To be an art collector is a privilege and, of course, in the past it has mostly been royalty, the aristocracy and the Church who have commissioned as well as collected art. That is why I think it is fascinating to see personal collections of people from more recent times who come from different environments other than the usual suspects so as to speak.

I think the art collected by Benjamin Britten and his partner, Peter Pears, is interesting as it contains commissioned portraits of both men as you would expect, with one a world renowned composer and the other a famous tenor, but it also includes a broader and more diverse range of pictures and sculptures. Their whole collection numbers around 1,200 works with many on display at The Red House within the domestic setting of their home.

Although the collection is not all about them specifically or their work, it nevertheless gives an insight into their interests and their daily lives.
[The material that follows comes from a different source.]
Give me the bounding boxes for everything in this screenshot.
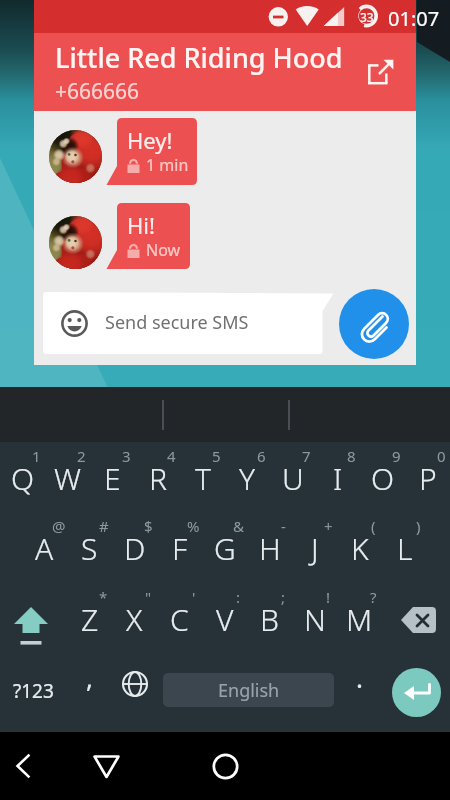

We are left with a glimpse of them as we see their chosen art ornamenting the rooms where they dined, read, relaxed and entertained. As with any large collection not all the work is on display at any one time, but nevertheless the rooms reflect more than a hint of the essence of the Britten-Pears home.
Hanging on the walls of The Red House there are works featuring their friends such as colleague and close friend Imogen Holst. (She is, in fact now buried behind the two graves of Britten and Pears in the churchyard of St Peter and St Paul, Aldeburgh.)

Also, there are works reflecting their personal taste, with apparently Peter Pears’ preference for strongly coloured 20th-century work.
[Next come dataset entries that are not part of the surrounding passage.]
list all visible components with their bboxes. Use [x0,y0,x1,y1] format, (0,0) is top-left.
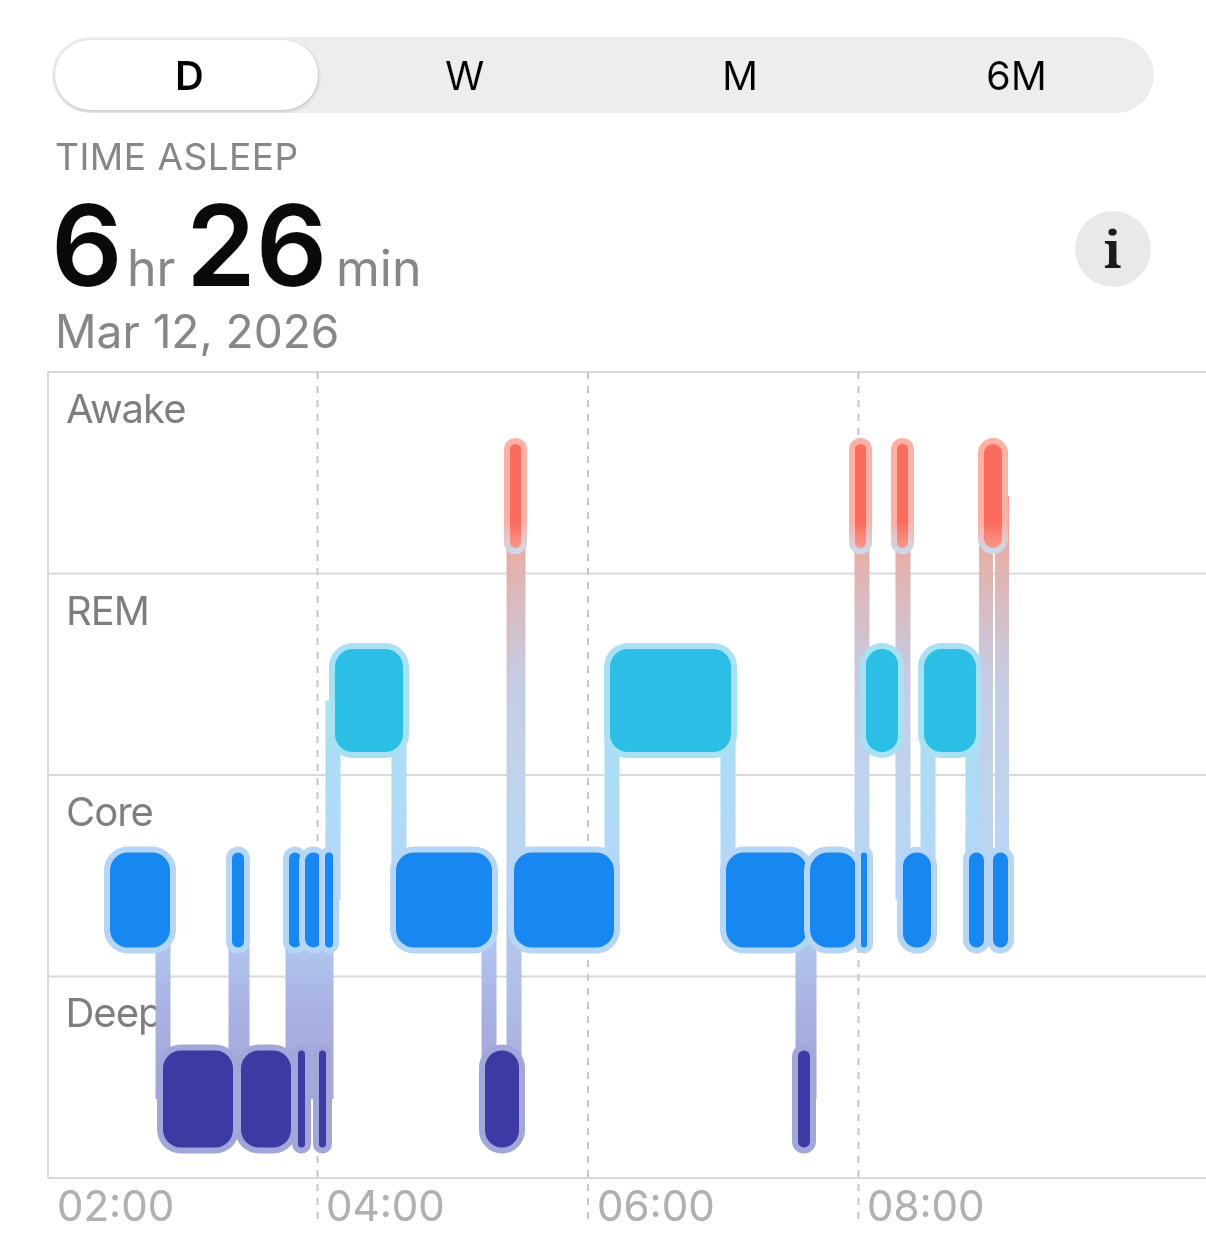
staticText: REM [66,586,149,634]
staticText: M [722,51,759,99]
staticText: 08:00 [867,1180,985,1231]
staticText: i [1104,215,1122,283]
staticText: Awake [66,384,186,432]
staticText: Mar 12, 2026 [55,303,340,359]
staticText: 6 [51,177,123,313]
staticText: Core [66,787,153,835]
button[interactable]: 6M [878,37,1154,113]
button[interactable]: i [1075,211,1151,287]
staticText: 26 [186,177,328,313]
staticText: 6M [986,51,1047,99]
staticText: Deep [66,988,162,1036]
staticText: 06:00 [597,1180,715,1231]
button[interactable]: M [602,37,878,113]
button[interactable]: D [52,37,327,113]
staticText: 04:00 [326,1180,445,1231]
button[interactable]: W [327,37,602,113]
staticText: hr [127,238,176,298]
staticText: D [175,51,204,99]
staticText: TIME ASLEEP [55,134,299,179]
staticText: 02:00 [57,1180,175,1231]
staticText: W [445,51,485,99]
staticText: min [336,238,422,298]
However, apparently Britten’s taste was more restrained and, there are many drawings and sketches amongst the collection.

Of course, and not in the least surprising as with many art lovers, there are works featuring Venice.


Finally, if one is lucky enough to have the means, you can collect pictures by artists from the canon and the Britten-Pears collection has works by William Blake, Walter Sickert, David Hockney and, of course, being men of Suffolk, a painting by John Constable.

Absolutely fascinating, Britten has always been one of my favourite composers and in 1970 in the Auckland Town Hall from a seat in the front row I was privileged to hear them give a recital which I shall never forget. We leapt up and led the standing ovation which followed the concert.
How lucky you were to hear and see him perform in real life. I envy you. As a child I once saw him driving through the Suffolk countryside near Snape, but my parent’s didn’t attend the Aldeburgh festivals as usually too avant-garde for them. Naturally, ‘Sea Interludes’ is in my top 10 all-time favourites, a complete musical summation of the Suffolk coast.
Fascinating
Thank you. It’s an interesting house to visit.
Certainly looks like it
I enjoyed this angle on the personal lives that the art reveals.
Yes. I think what people chose to hang on their walls is always interesting even for more ordinary folk. There’s usually some interesting tale or two associated with their treasured art.
I go into someone’s house and that is what I look at, the art. Or lack thereof, sometimes. This provides a lot of information about a person.
Oh yes, it certainly does.
Ho wonderful to see this works in the setting chosen for them. It must add a real extra dimension.
Yes, I think that is what I came away with as many of the rooms are pretty much in the condition in which they were lived in. Although, I think they exchange/circulate some of the paintings. Visiting certainly feels more like a walking into a comfortable home rather than a stately mansion fixed in aspic or a museum.
Certainly an eclectic collection of art, furniture and furnishings. I love how in the top photo the corner lampshade is tipped lopsided to cast the light upwards to the paintings. I wonder how they deal with fading of the artworks, as they are everywhere, and surely some must be vulnerable to the sunlight? My bright painting of a Miao woman being escorted to her wedding has faded drastically. Sadly.